**REQUIRED WORK:**
Copy nothing but the text: repeat each entry exactly and drop the images.

Extracted page text data
============================================================

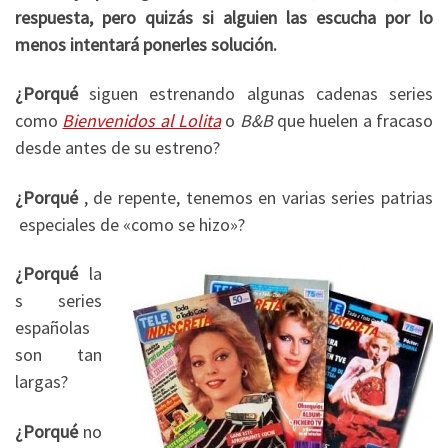
respuesta, pero quizás si alguien las escucha por lo
menos intentará ponerles solución.
¿Porqué
siguen estrenando algunas cadenas series
como
Bienvenidos al Lolita
o
B&B
que huelen a fracaso
desde antes de su estreno?
¿Porqué
, de repente, tenemos en varias series patrias
especiales de «como se hizo»?
¿Porqué
la
s series
españolas
son tan
largas?
¿Porqué
no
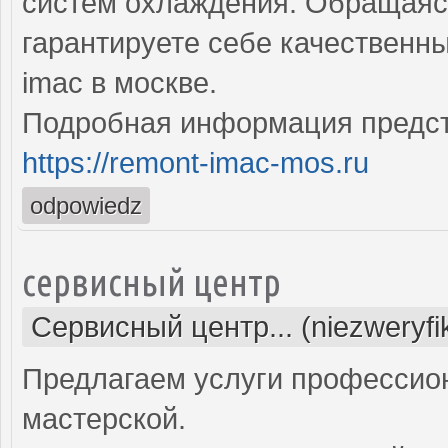
систем охлаждения. Обращаясь
гарантируете себе качественн
imac в москве.
Подробная информация предст
https://remont-imac-mos.ru
odpowiedz
сервисный центр
Сервисный центр... (niezweryf
Предлагаем услуги профессио
мастерской.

============================================================

**ANSWER SPACE:**
respuesta, pero quizás si alguien las escucha por lo
menos intentará ponerles solución.
¿Porqué
siguen estrenando algunas cadenas series
como
Bienvenidos al Lolita
o
B&B
que huelen a fracaso
desde antes de su estreno?
¿Porqué
, de repente, tenemos en varias series patrias
especiales de «como se hizo»?
¿Porqué
la
s series
españolas
son tan
largas?
¿Porqué
no
систем охлаждения. Обращаясь
гарантируете себе качественн
imac в москве.
Подробная информация предст
https://remont-imac-mos.ru
odpowiedz
сервисный центр
Сервисный центр... (niezweryf
Предлагаем услуги профессио
мастерской.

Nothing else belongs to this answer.